In a 10-page letter sent yesterday to the Citi Center, Spackman cleared the organization of any wrongdoing. He outlined several recommendations for procedural changes at the center, however, and said that the center had agreed to implement these changes. Spackman said the center should keep better records of minutes from meetings, set clear criteria for Spaulding's performance reviews, and conduct regular performance reviews of Spaulding's wife, Joyce Spinney, who is paid $37,953 to be the Citi Center's part-time webmaster. Spackman stated that in the event of a future bonus for Spaulding, the Citi Center's full board should be involved in determining it, and that when board members or their firms are retained by the center, the center's management should be more consistent in disclosing such arrangements with the attorney general's office.

Trent Stamp, president of Charity Navigator, a nonprofit watchdog group based in New Jersey, said he was not surprised by the results of the attorney general's review.

"What they're saying here is that they didn't break any laws even if they ran a large, high-profile nonprofit very poorly," said Stamp. "They were incompetent, but they weren't fraudulent."

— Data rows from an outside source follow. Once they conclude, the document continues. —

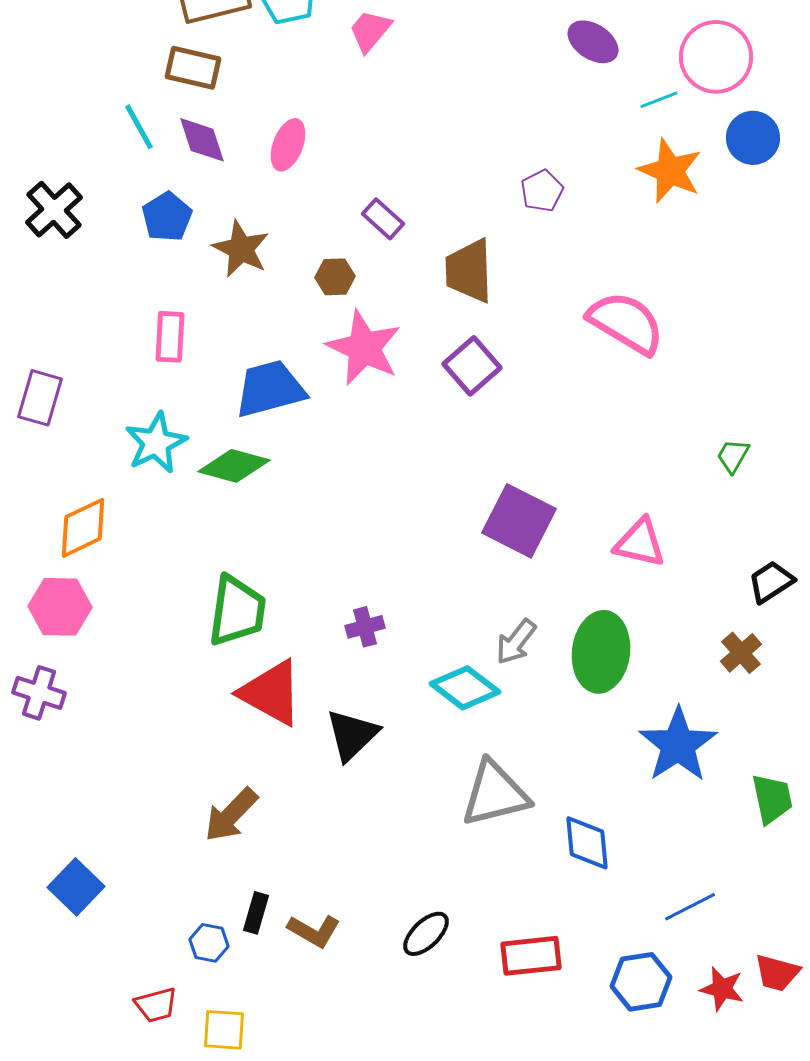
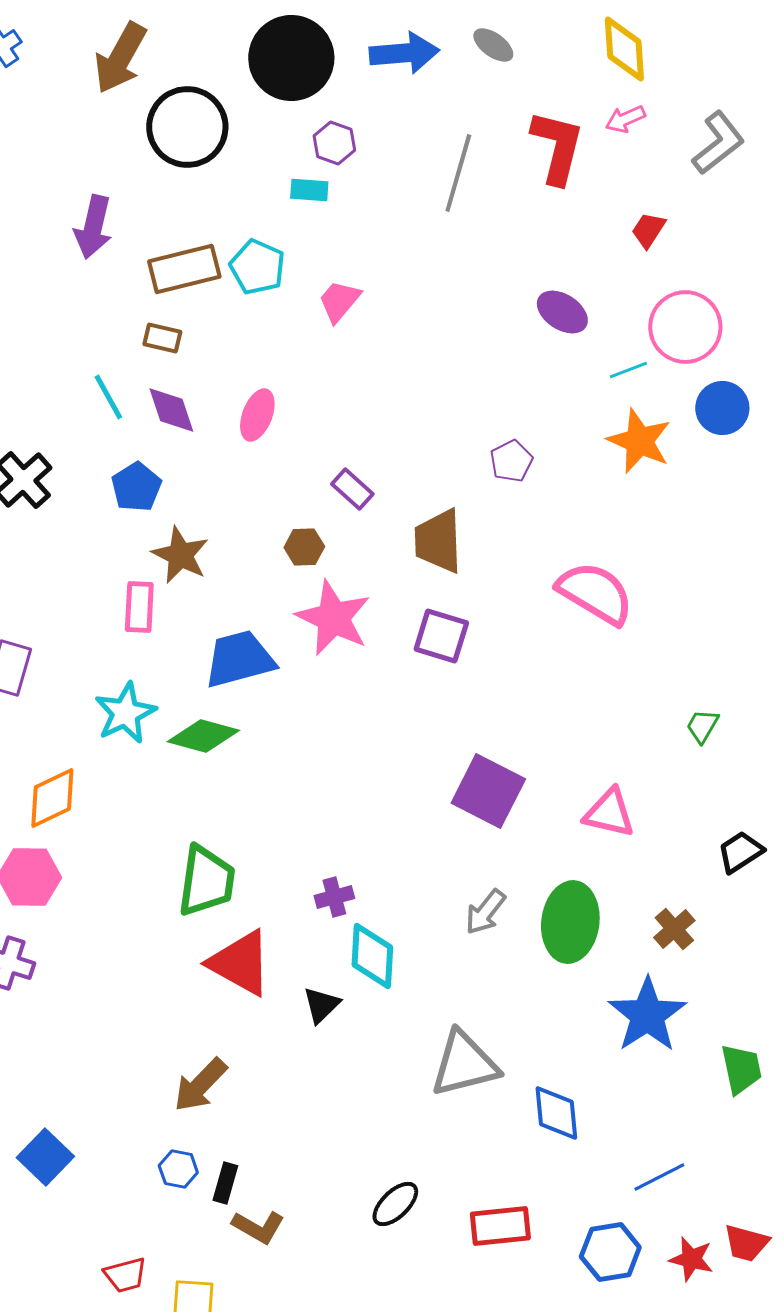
brown rectangle: (193, 68) -> (162, 338), size x0.7
brown star: (241, 249) -> (180, 555), moved
purple square: (472, 366) -> (441, 636), turned -32
brown cross: (741, 653) -> (674, 929), moved
cyan diamond: (465, 688) -> (372, 956), moved, turned 56
black triangle: (352, 735) -> (321, 1005), size x0.7
brown L-shape: (314, 931) -> (258, 1227), moved
blue hexagon: (209, 943) -> (178, 1169), moved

But the review appeared to answer the concerns of one key legislator. State Senator Jack Hart of South Boston, whose sponsorship helped lead to $350,000 in state allocations to the Citi Center in each of the last two years, had said earlier this year that he was disturbed by the decision to pay Spaulding the bonus. Yesterday, Hart said the attorney general's review and his own recent meeting with Spaulding put him at ease.

"I'm satisfied moving forward, and I don't have any qualms about supporting his organization in the future," said Hart.

Poduska said yesterday that the Citi Center board remains pleased with Spaulding's performance. "We want him to stay for the long term," Poduska said.

As part of his inquiry, Spackman reviewed Citi Center records and interviewed key board members. He said the Citi Center could not locate minutes from the May 3, 2001, meeting at which it approved a five-year contract with Spaulding that included the $1.2 million retention bonus, which would accrue until it was to be paid out in 2006.

According to Spackman's report, Spaulding's base salary was set in that contract at $304,000 a year, but he received performance bonuses that, at times, brought his pay up to just over $500,000. Spackman noted that to receive those performance bonuses, Spaulding needed to demonstrate " 'high performance' in accordance with 'high performance objectives' " created by the compensation committee.

Spaulding is currently working without a contract, but he has agreed verbally to stay until the Citi Center has implemented its strategic plan, which calls in part for partnerships and mergers with other organizations, Poduska said. That could keep Spaulding in place through at least 2012, Poduska said.